Many people argue that this is true for anyone. It’s certainly a worthwhile question: Isn’t anyone who commits murder at least a little bit mentally ill? While this particular criminal’s sentence was reduced, others have argued that courts could rule the other way—if the person’s genes are “bad,” perhaps the sentencing should be stricter.

Many researchers contacted by Nature also questioned the court’s decisions. Giuseppe Novelli, a forensic scientist and geneticist, said that tests for single genes are “useless.” The judge may not have considered some additional relevant factors when analyzing the results, according to geneticist Terrie Moffitt.

It’s an interesting debate and likely one with too many factors to be settled any time soon.

—Andrew Kahn


  1. This comment has been removed by the author.

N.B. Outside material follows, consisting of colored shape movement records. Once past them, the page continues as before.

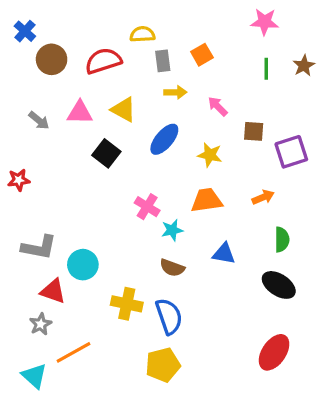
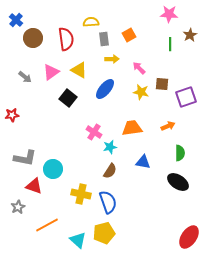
red semicircle: (103, 61) -> (66, 39), turned 100
brown star: (304, 66) -> (190, 35), moved
pink triangle: (80, 113) -> (51, 72), turned -36
yellow star: (210, 155) -> (141, 92), moved
brown semicircle: (172, 268) -> (110, 171), turned -77
gray star: (41, 324) -> (18, 207), moved
red ellipse: (274, 352) -> (189, 237), moved
cyan triangle: (34, 376) -> (78, 240), moved

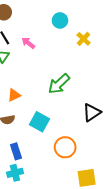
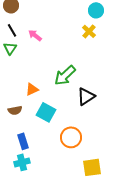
cyan circle: (60, 20) -> (96, 10), moved
orange triangle: (14, 95) -> (32, 89), moved
black triangle: (92, 112) -> (86, 96), moved

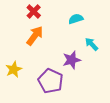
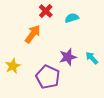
red cross: (34, 11) -> (46, 11), moved
cyan arrow: (92, 44) -> (92, 58), moved

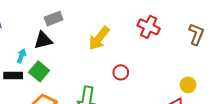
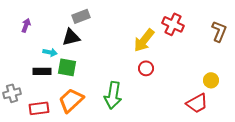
yellow arrow: (99, 38) -> (144, 40), moved
cyan arrow: (21, 56) -> (50, 52), turned 80
green square: (39, 71) -> (67, 67), turned -30

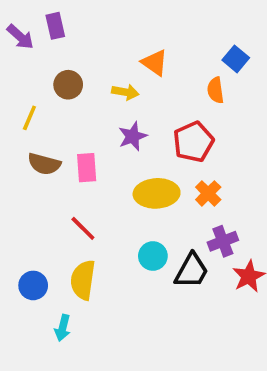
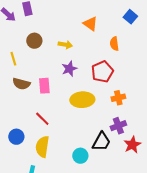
blue square: (236, 59) -> (130, 17), moved
orange triangle: (155, 63) -> (90, 24), moved
yellow line: (29, 118) -> (13, 59), turned -40
orange cross: (208, 193) -> (118, 98), moved, turned 32
cyan circle: (153, 256) -> (80, 156), moved
blue circle: (33, 285) -> (16, 137), moved

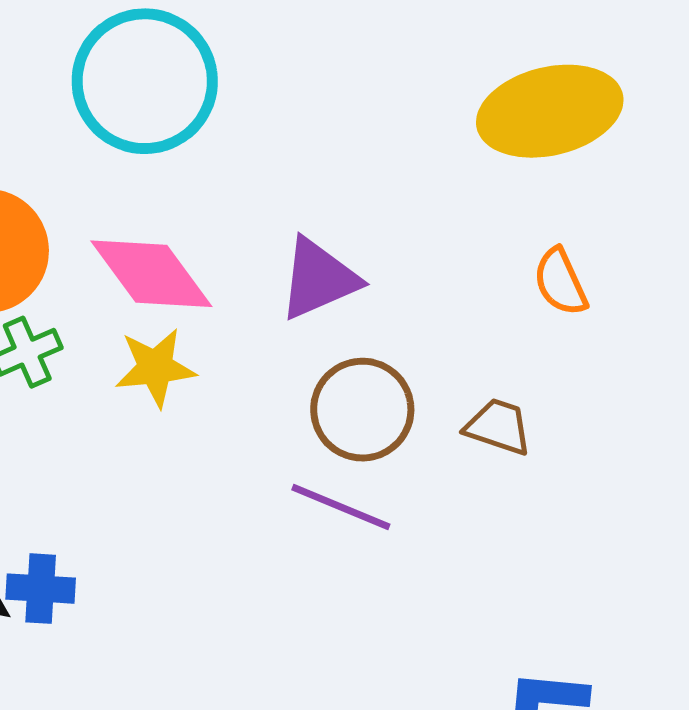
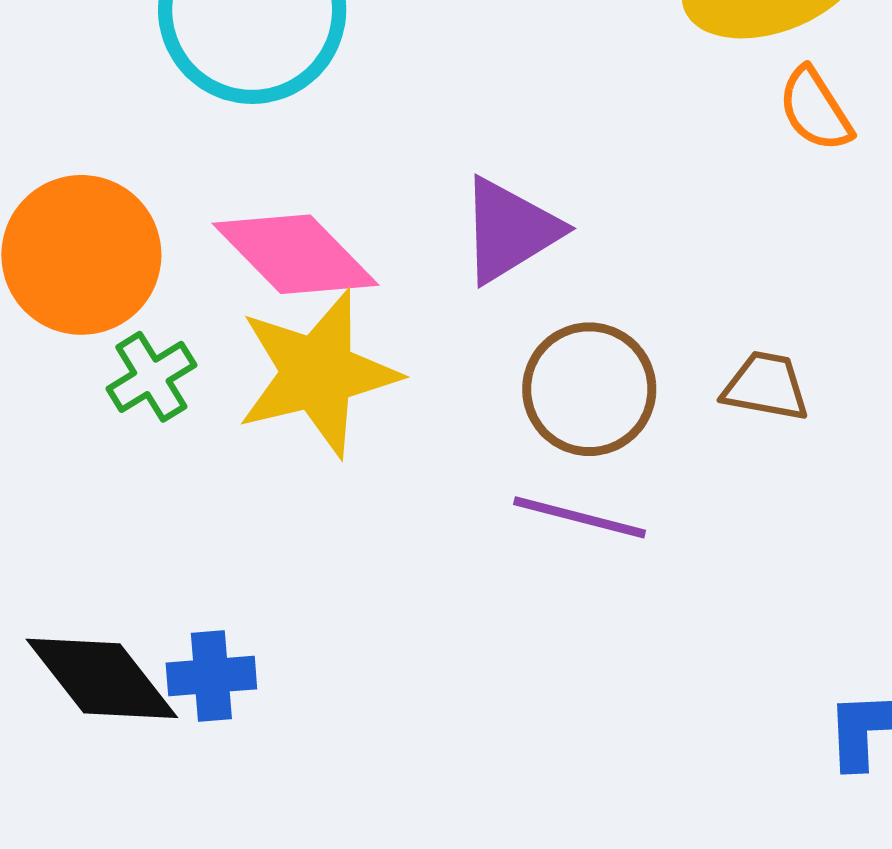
orange semicircle: (560, 282) -> (815, 109), moved
yellow star: (155, 368) -> (318, 373), size x1.6

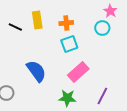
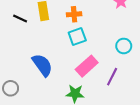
cyan circle: (102, 28) -> (124, 46), moved
purple line: (102, 96) -> (112, 77), moved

  2. This is a note from the two court experts (Pietro Pietrini, molecular neuroscientisit from the University of Pisa and Giuseppe Sartori, Cognitive Neuroscientist from the University of Padova) involved in the Bayout case in Italy.

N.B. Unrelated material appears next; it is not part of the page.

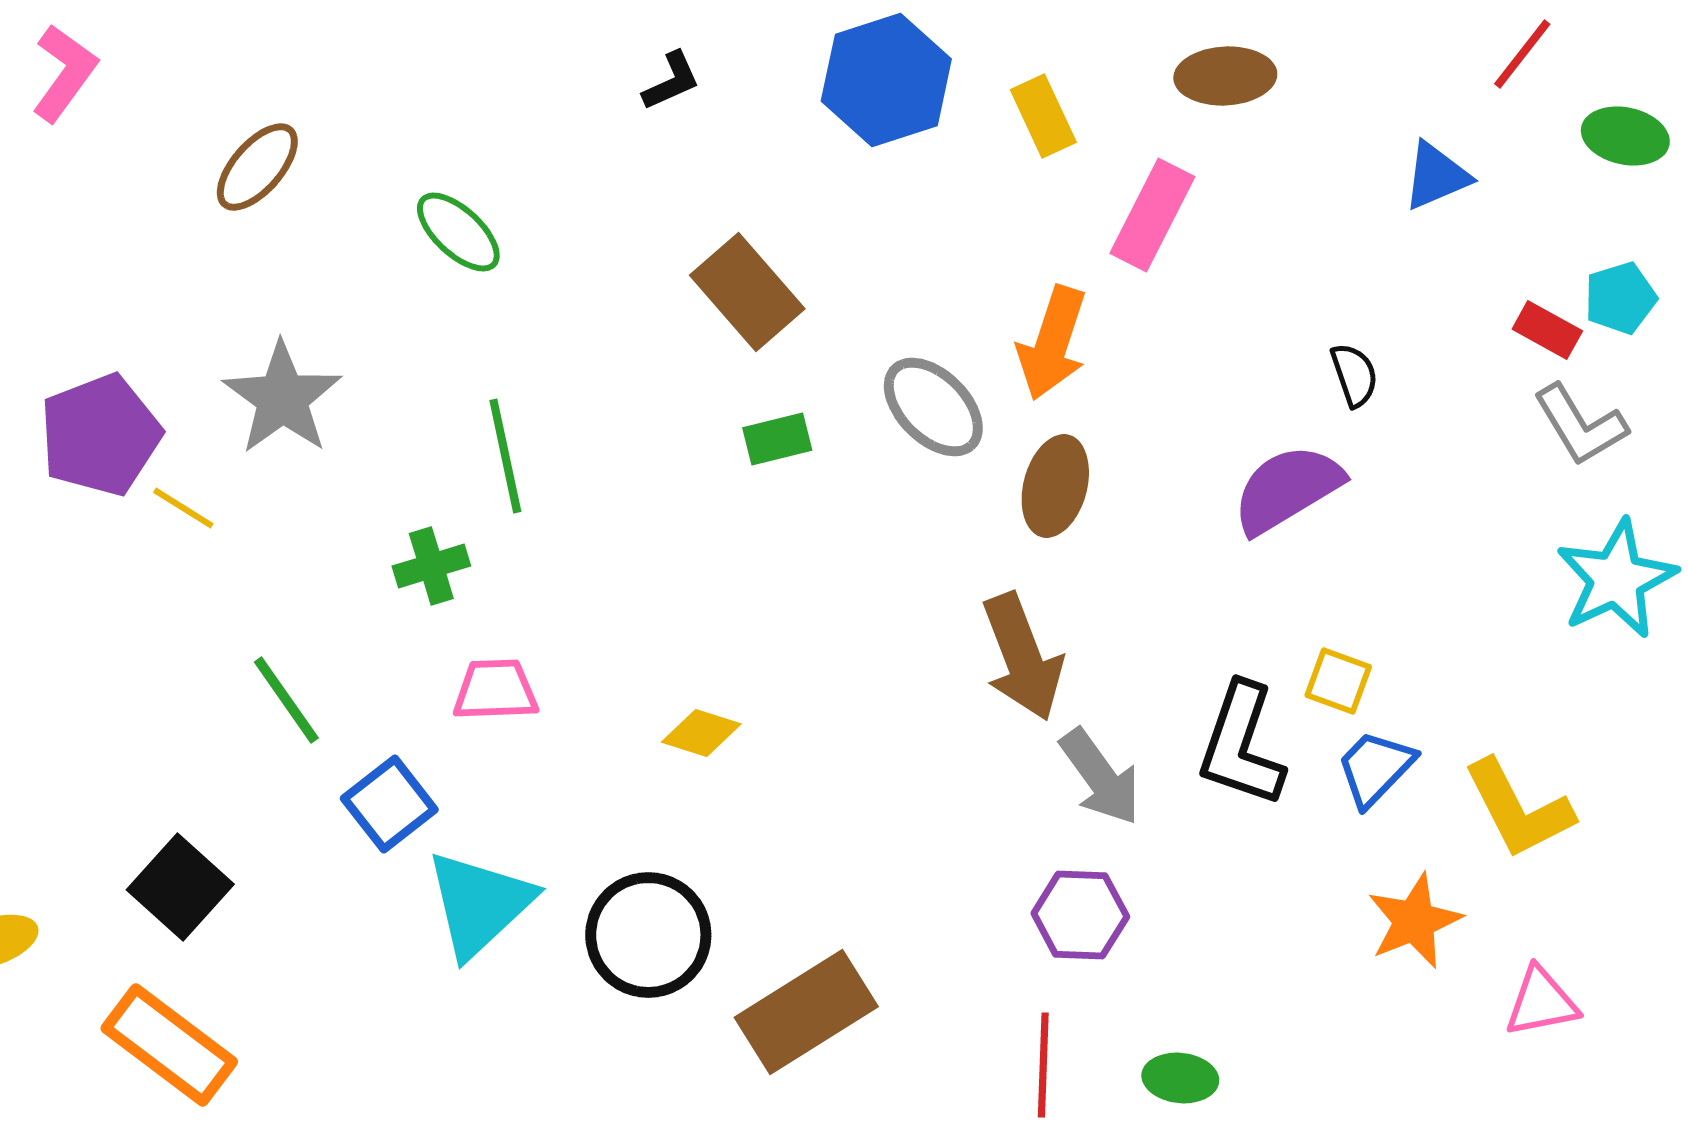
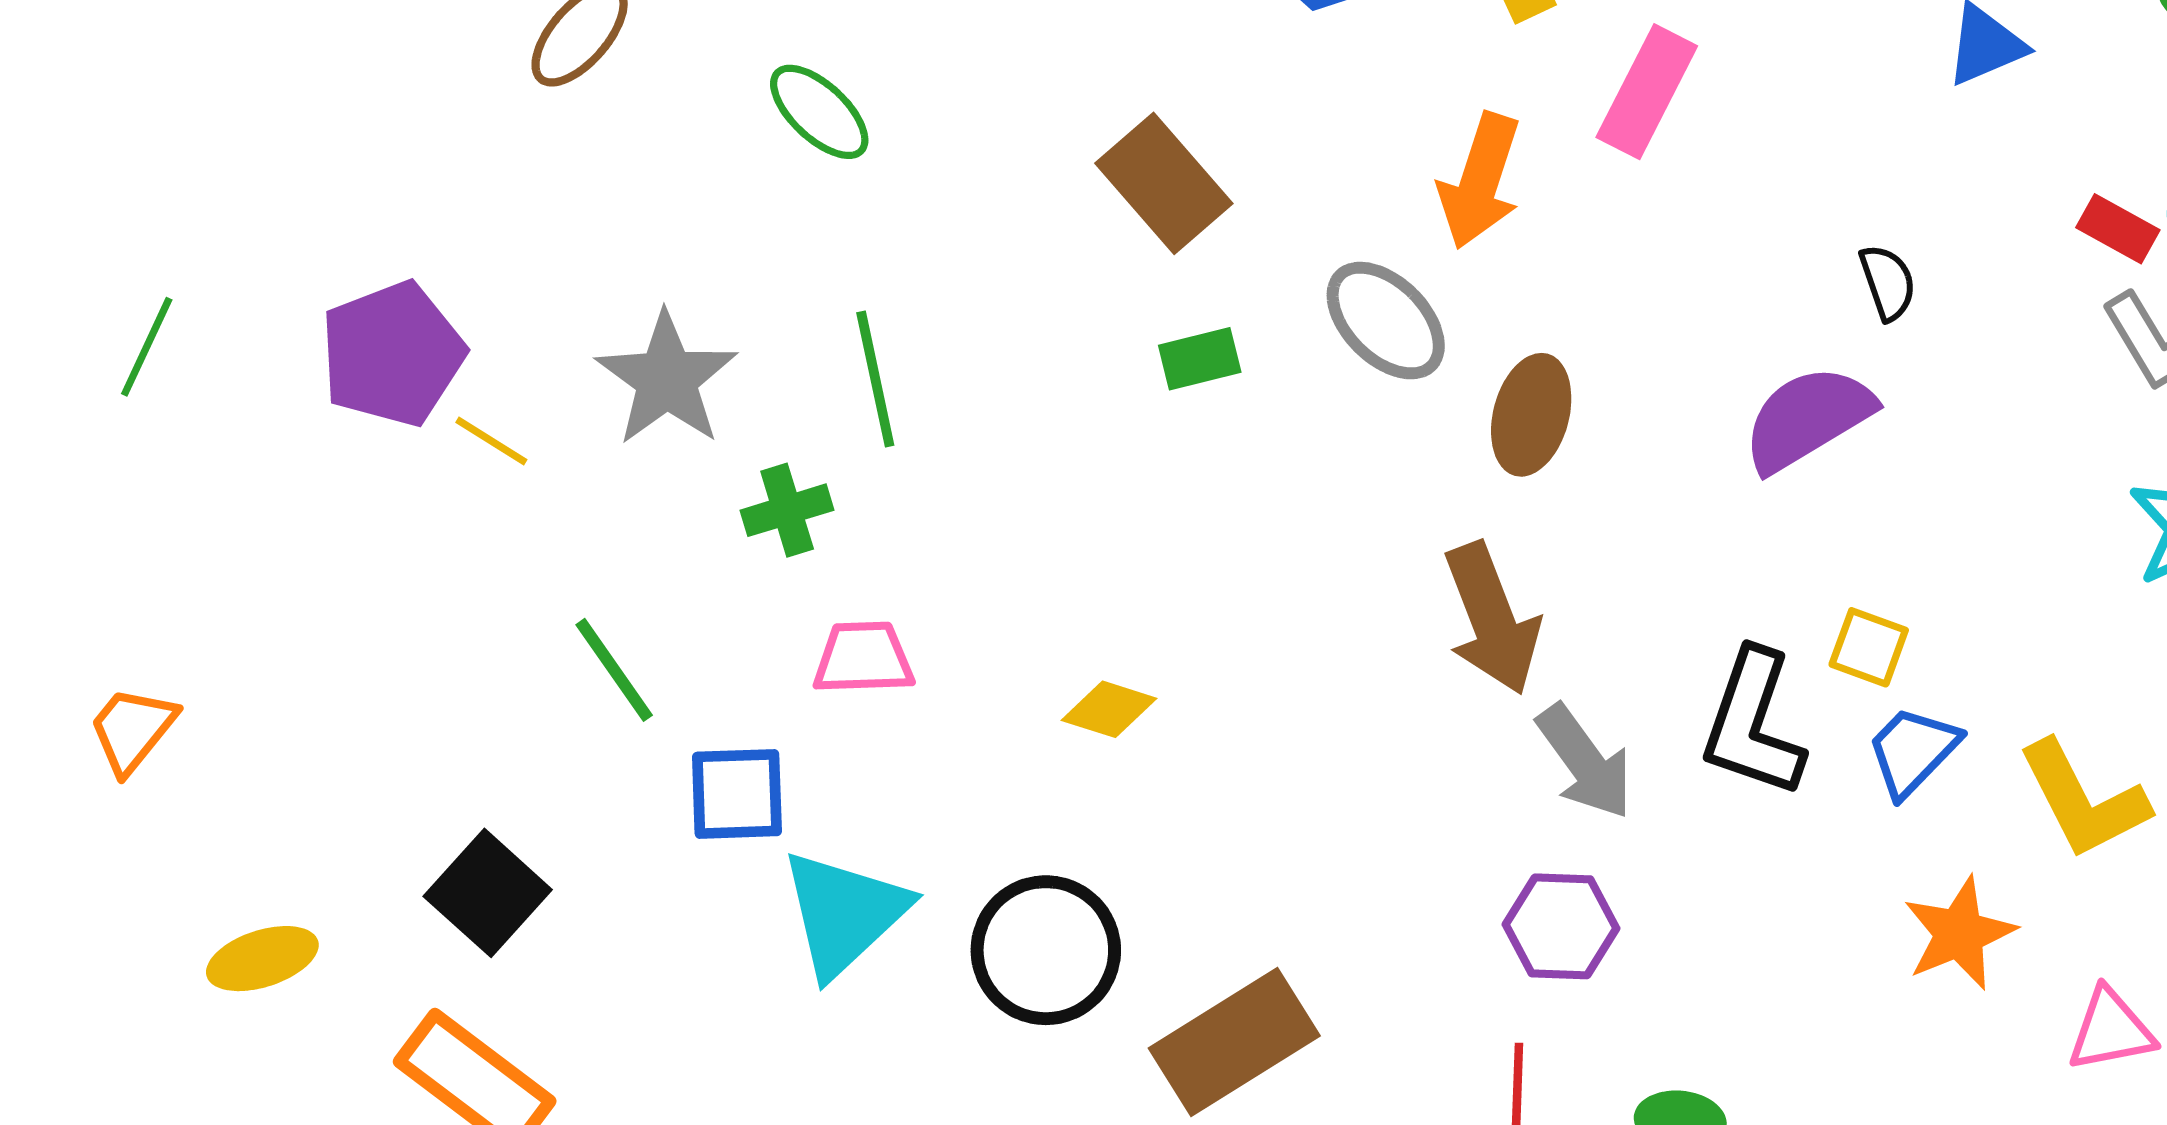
orange arrow: (1052, 343) -> (1480, 181), moved
gray star: (282, 398) -> (667, 379), moved
blue square: (389, 804) -> (737, 794), turned 36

    No es mi culpa: son mis genes
    Bad genes get a ligther sentence
    Strafmilderung wegen "schlechter Gene"
    The "DNA Pardon": Murder sentence genetically reduced
    Un juge italien découvre le gène du meutre

    These titles, used to summarise a decision from an Italian Criminal Court on a case of "diminuished capacity" due to psychiatric problems, are ill-posed and do not represent the core issue of this forensic case. Nowhere in our report or in the judge decision it is claimed a causal link between genes and criminal behaviour.

    Dimisnuished responsibility was proved by a causal link (required by Italian criminal law) between a pathological mental state and and the criminal behaviour. The crime (homicide) resulted to be a symptom of the undelying psychiatric disorder. The defendant had a reduced capacity to "do otherwise" due to his mental illness.

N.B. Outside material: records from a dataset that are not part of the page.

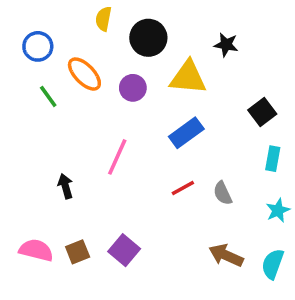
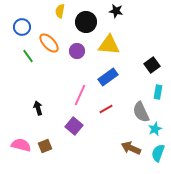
black star: (226, 45) -> (116, 11), moved
pink line: (117, 157) -> (80, 95), moved
gray semicircle: (223, 193) -> (141, 112), moved, size x1.5
cyan star: (278, 210) -> (155, 129), moved
purple square: (124, 250) -> (74, 126), moved

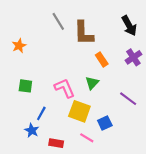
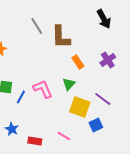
black arrow: (129, 26) -> (104, 19), moved
yellow square: (79, 111) -> (80, 107), moved
blue line: (41, 113) -> (21, 97), moved
blue square: (105, 123) -> (96, 125), moved

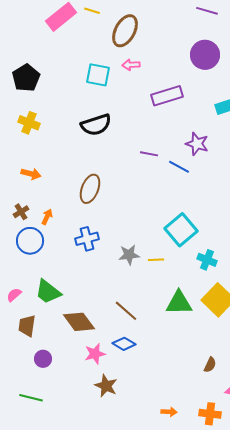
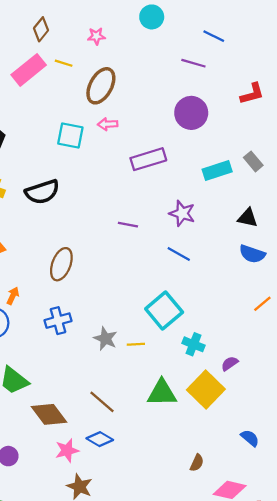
black semicircle: (96, 125) -> (42, 192), moved
blue line: (179, 167) -> (179, 254), moved
gray star: (129, 255) -> (105, 339), turned 30

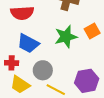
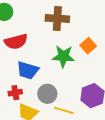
green star: (66, 37) -> (63, 56), turned 30

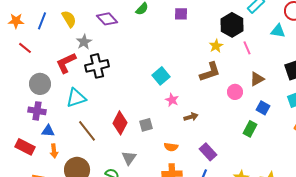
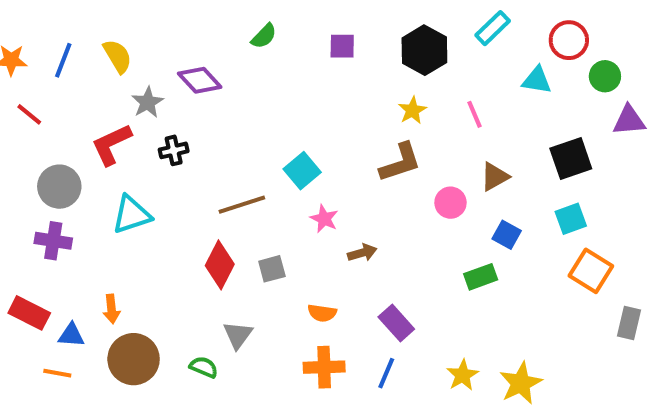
purple diamond: (107, 19) -> (200, 80), moved
black hexagon: (232, 25) -> (424, 50), moved
black cross: (97, 66) -> (174, 150), size x0.6
green rectangle: (250, 129) -> (481, 277), turned 42
blue triangle: (48, 131) -> (71, 335), moved
brown line: (87, 131) -> (242, 205), moved, turned -70
orange arrow: (54, 151) -> (111, 309), moved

    Given that psychiatric symptoms may be easily faked as they are mostly based on the defendant's verbal report, the objectivisation of the "disease of the mind" is therefore critical.
    Evidence that the psychiatric phenomenology causally linked to the crime has a "hard" neural basis was investigated using neuropsychological assessment, MRI and fMRI (using the stop-signal as activation task) and molecular genetics. Cognitive and molecular neurosciences aìwere not used to causally explain the crime but to insturmentally prove the "hard" correlates of themental illness wichi symtpoms are causally linked to the crime.

    We have found that the psychosis was also accompanied by other severe cognitive disorders, by a dysfunctional frontal lobe and a sfavorable genetics. We have assessed the defendant, previously evaluated only with a psychiatric interview, also with a full neuropsychological, imaging (morphological and functional) and genetic evaluation. The psychiatric interview may be may be easily faked by the defendant and it has a unsatisfacory inter-rated concordance. Neuroscience methods may, therefore, be used to better picture the "disease of mind" but can say nothing, contrary to what seems attributed to us, about the direct proximal causal link with the crime.The symptoms which, by incontrovertible evidence, are linked to the crime are a fully blown untreated psychotic state characterised by delusions of persecuzione, lowIQ, a very poor "theory of mind", and control of impulse. THESE ARE THE DIRECT CAUSES OF THE CRIME NOT THE BRAIN OR THE GENETIC.

    In order to better characterise the required "disease of the mind" there is the legal requirement to show that the disease has a biological basis.Altered brain functioning in controlling behaviour and genetics are the required biological markers of the "disease of the mind". The only methods that can respond to this requirements are the methods of neuroscience that we have applied. THE CRITICAL ISSUE IS WHETHER THERE ARE BETTER TECHNIQUES, TO ADDRESS THIS ISSUES OTHER THAN THE ONE USED BY US? WE BELIEVE THE RESPONSE IS NO.